Contrary to Mr. Smith’s assertion, oak woodlands are an evolved, complex and well-adapted habitat, perfectly in-tune to the climate. Even left unchecked (for how many thousands of years?), they have not depleted or threatened the water supply. Human activity has. That is the “indisputable fact.”
But, while water quality and quantity are certainly, and justifiably, on everyone’s mind, what the Measure C opponents would have you overlook are the very real threats to air and climate that will be created if we lose more of our oak woodlands … not to mention the scenic degradation and traffic impacts that could undermine Napa Valley’s position as a premier destination and ultimately damage the local economy.

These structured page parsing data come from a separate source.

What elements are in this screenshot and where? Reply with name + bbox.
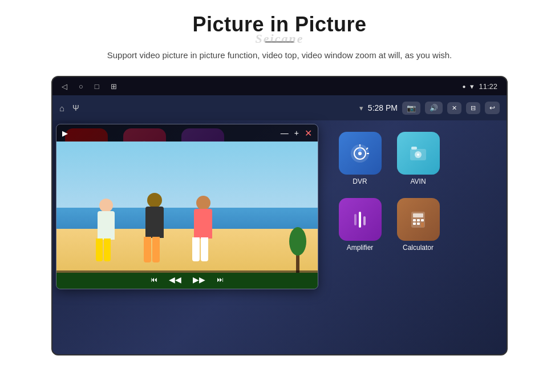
person-3 (188, 196, 219, 267)
calculator-svg (407, 208, 430, 231)
person-1 (91, 199, 122, 267)
pip-play-icon[interactable]: ▶ (62, 129, 68, 138)
home-icon[interactable]: ⌂ (59, 103, 64, 113)
svg-rect-24 (413, 223, 416, 225)
android-content: N Netflix S SiriusXM (52, 120, 507, 355)
svg-rect-26 (421, 223, 424, 227)
pip-header: ▶ — + ✕ (56, 124, 318, 142)
pip-next-button[interactable]: ⏭ (217, 276, 224, 284)
pip-prev-button[interactable]: ⏮ (151, 276, 157, 284)
app-dvr[interactable]: DVR (334, 132, 386, 185)
status-time: 11:22 (479, 82, 497, 91)
pip-close-button[interactable]: ✕ (305, 128, 312, 139)
amplifier-svg (349, 208, 371, 231)
close-toolbar-button[interactable]: ✕ (447, 102, 461, 114)
pip-rewind-button[interactable]: ◀◀ (169, 275, 181, 284)
nav-back-icon[interactable]: ◁ (62, 82, 67, 91)
signal-icon: ● (462, 83, 465, 90)
svg-rect-25 (417, 223, 420, 225)
avin-label: AVIN (410, 177, 426, 185)
nav-home-icon[interactable]: ○ (79, 82, 83, 91)
tree-leaves (289, 227, 306, 256)
person-2-head (147, 193, 162, 208)
person-3-leg1 (192, 237, 200, 261)
pip-expand-button[interactable]: + (294, 128, 299, 138)
device-frame: ◁ ○ □ ⊞ ● ▾ 11:22 ⌂ Ψ ▾ 5:28 PM 📷 🔊 (51, 76, 508, 355)
nav-extra-icon[interactable]: ⊞ (111, 82, 117, 91)
person-1-torso (98, 211, 115, 240)
status-right: ● ▾ 11:22 (462, 82, 497, 91)
amplifier-icon (339, 198, 382, 241)
pip-window[interactable]: ▶ — + ✕ (56, 124, 318, 289)
avin-icon (397, 132, 440, 175)
person-1-leg1 (96, 239, 103, 261)
back-button[interactable]: ↩ (485, 102, 500, 114)
android-toolbar: ⌂ Ψ ▾ 5:28 PM 📷 🔊 ✕ ⊟ ↩ (52, 95, 507, 120)
person-1-leg2 (104, 239, 111, 261)
wifi-status-icon: ▾ (470, 82, 474, 91)
svg-point-14 (417, 153, 419, 156)
app-row-3: Amplifier (334, 198, 499, 252)
page-wrapper: Picture in Picture Seicane Support video… (0, 0, 559, 392)
usb-icon: Ψ (72, 103, 79, 112)
calculator-icon (397, 198, 440, 241)
person-3-head (196, 196, 210, 210)
pip-bottom-controls: ⏮ ◀◀ ▶▶ ⏭ (56, 270, 318, 289)
toolbar-left: ⌂ Ψ (59, 103, 79, 113)
app-amplifier[interactable]: Amplifier (334, 198, 386, 252)
header-section: Picture in Picture Seicane Support video… (0, 0, 559, 76)
pip-forward-button[interactable]: ▶▶ (193, 275, 205, 284)
app-avin[interactable]: AVIN (392, 132, 444, 185)
android-status-bar: ◁ ○ □ ⊞ ● ▾ 11:22 (52, 77, 507, 95)
nav-buttons: ◁ ○ □ ⊞ (62, 82, 117, 91)
nav-recent-icon[interactable]: □ (95, 82, 99, 91)
svg-rect-22 (417, 219, 420, 221)
toolbar-time: 5:28 PM (368, 103, 398, 112)
window-button[interactable]: ⊟ (466, 102, 480, 114)
wifi-toolbar-icon: ▾ (359, 104, 363, 112)
dvr-icon (339, 132, 382, 175)
svg-rect-15 (411, 147, 417, 149)
person-2-leg1 (144, 237, 151, 262)
pip-controls: — + ✕ (281, 128, 312, 139)
dvr-label: DVR (353, 177, 367, 185)
svg-rect-20 (413, 213, 423, 217)
person-2-torso (145, 207, 164, 238)
page-title: Picture in Picture (34, 13, 525, 37)
camera-button[interactable]: 📷 (402, 102, 420, 115)
avin-svg (407, 142, 430, 165)
app-calculator[interactable]: Calculator (392, 198, 444, 252)
subtitle: Support video picture in picture functio… (34, 49, 525, 62)
calculator-label: Calculator (403, 244, 434, 252)
dvr-svg (349, 142, 371, 165)
svg-rect-17 (359, 212, 361, 228)
svg-rect-21 (413, 219, 416, 221)
person-3-leg2 (201, 237, 208, 261)
amplifier-label: Amplifier (347, 244, 374, 252)
toolbar-right: ▾ 5:28 PM 📷 🔊 ✕ ⊟ ↩ (359, 102, 500, 115)
pip-minimize-button[interactable]: — (281, 128, 289, 138)
person-1-head (99, 199, 113, 212)
person-2 (139, 193, 171, 267)
app-row-2: DVR AVIN (334, 132, 499, 185)
svg-rect-18 (363, 216, 366, 225)
tree-1 (289, 227, 306, 273)
title-divider (265, 41, 294, 43)
pip-video: ⏮ ◀◀ ▶▶ ⏭ (56, 142, 318, 289)
svg-rect-16 (354, 214, 357, 225)
person-3-torso (194, 209, 212, 239)
svg-rect-23 (421, 219, 424, 221)
person-2-leg2 (152, 237, 160, 262)
sound-button[interactable]: 🔊 (425, 102, 443, 114)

It is indeed an indisputable fact that increasing CO2 in the atmosphere is a leading cause of climate change. It is also indisputable that oak woodlands help stabilize climate change by pulling damaging CO2 from the air and storing most of that carbon in their leaves and woody mass, both above and below ground, what is known as “carbon sequestration.”
(Not only that, who hasn’t enjoyed the cooling shade of an oak tree on a hot summer’s day? That same shade helps reduce ground surface temperatures, which in turn helps keep carbon in the soil!)
A study performed by the California Oak Federation in 2008 quantified the carbon assets inherent in oak woodlands for each county in California and evaluated their future ability to sequester additional carbon. Here's how the oak woodlands of Napa County fared:
-Above and below ground carbon sequestered in live and dead trees in Oak "Woodlands": 2,257,715 metric tons
-Above and below ground carbon sequestered in live and dead trees in Oak "Forests": 1,001,057 metric tons
These figures do not include the sequestered carbon in the form of:
-Understory shrubs: 11-21 metric tons per hectare
-Grasses and forbs: 28-31 tons per hectare
-Downed woody debris in the form of decaying logs and twigs: 5-14 tons per hectare, and
-Soil borne carbon, not including below ground tree root systems (28 tons per hectare).
Using the above figures, in 2008 more than 3 million tons of sequestered carbon was at risk of entering the atmosphere in Napa County alone, should development processes eliminate these oak woodlands and forests and their associated carbon pools. Granted, we have lost much of our oak woodlands since this study was conducted, which is even more reason to protect what we have.
Most policymakers in California recognize that oak woodlands and forests have the ability to pull carbon from the air and store it in quantities that contribute to the health and wellbeing of all Californians. And I’m sure that once presented with real data instead of pseudo-science, the voters in Napa County will agree and not only vote yes on Measure C, but continue to do all that they can to combat climate change.